[EXTRACTED DATA Boundary: Start]

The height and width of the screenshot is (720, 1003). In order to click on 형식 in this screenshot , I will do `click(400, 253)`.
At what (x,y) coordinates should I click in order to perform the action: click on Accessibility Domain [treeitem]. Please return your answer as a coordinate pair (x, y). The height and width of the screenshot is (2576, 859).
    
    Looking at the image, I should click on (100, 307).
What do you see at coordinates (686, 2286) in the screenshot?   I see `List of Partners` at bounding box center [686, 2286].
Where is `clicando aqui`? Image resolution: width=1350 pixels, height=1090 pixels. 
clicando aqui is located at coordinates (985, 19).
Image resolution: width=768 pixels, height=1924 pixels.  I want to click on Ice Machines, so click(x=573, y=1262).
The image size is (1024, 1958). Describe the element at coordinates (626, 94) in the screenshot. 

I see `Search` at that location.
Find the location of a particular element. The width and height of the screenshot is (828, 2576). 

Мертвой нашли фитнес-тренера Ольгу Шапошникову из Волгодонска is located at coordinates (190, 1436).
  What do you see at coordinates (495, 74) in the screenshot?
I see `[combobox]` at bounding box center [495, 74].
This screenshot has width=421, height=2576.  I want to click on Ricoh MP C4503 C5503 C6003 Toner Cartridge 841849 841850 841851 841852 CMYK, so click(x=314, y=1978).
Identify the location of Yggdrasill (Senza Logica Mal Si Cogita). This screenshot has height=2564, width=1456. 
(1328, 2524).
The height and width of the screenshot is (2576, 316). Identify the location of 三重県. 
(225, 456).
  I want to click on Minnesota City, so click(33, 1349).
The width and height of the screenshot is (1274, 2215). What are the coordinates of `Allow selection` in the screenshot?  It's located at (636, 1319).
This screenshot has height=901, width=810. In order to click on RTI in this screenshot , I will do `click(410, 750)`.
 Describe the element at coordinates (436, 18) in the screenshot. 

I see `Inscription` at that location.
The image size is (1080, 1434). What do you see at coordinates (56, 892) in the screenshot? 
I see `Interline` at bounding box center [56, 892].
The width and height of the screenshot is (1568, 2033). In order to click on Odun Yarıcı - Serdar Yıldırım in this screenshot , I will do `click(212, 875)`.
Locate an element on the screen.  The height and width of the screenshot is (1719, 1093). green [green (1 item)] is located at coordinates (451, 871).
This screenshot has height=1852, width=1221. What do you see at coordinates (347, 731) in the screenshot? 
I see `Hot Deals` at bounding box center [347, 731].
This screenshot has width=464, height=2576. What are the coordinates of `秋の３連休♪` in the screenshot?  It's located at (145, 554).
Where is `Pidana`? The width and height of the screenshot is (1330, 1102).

[EXTRACTED DATA Boundary: End]

- [EXERCISE DESCRIPTION]
Could you repeat exactly the lines above from the line with "The image size is (1024, 1958)." up to and including the line with "This screenshot has height=901, width=810.", and only those?

- [TASK ANSWER]
The image size is (1024, 1958). Describe the element at coordinates (626, 94) in the screenshot. 

I see `Search` at that location.
Find the location of a particular element. The width and height of the screenshot is (828, 2576). 

Мертвой нашли фитнес-тренера Ольгу Шапошникову из Волгодонска is located at coordinates (190, 1436).
  What do you see at coordinates (495, 74) in the screenshot?
I see `[combobox]` at bounding box center [495, 74].
This screenshot has width=421, height=2576.  I want to click on Ricoh MP C4503 C5503 C6003 Toner Cartridge 841849 841850 841851 841852 CMYK, so click(x=314, y=1978).
Identify the location of Yggdrasill (Senza Logica Mal Si Cogita). This screenshot has height=2564, width=1456. 
(1328, 2524).
The height and width of the screenshot is (2576, 316). Identify the location of 三重県. 
(225, 456).
  I want to click on Minnesota City, so click(33, 1349).
The width and height of the screenshot is (1274, 2215). What are the coordinates of `Allow selection` in the screenshot?  It's located at (636, 1319).
This screenshot has height=901, width=810. In order to click on RTI in this screenshot , I will do `click(410, 750)`.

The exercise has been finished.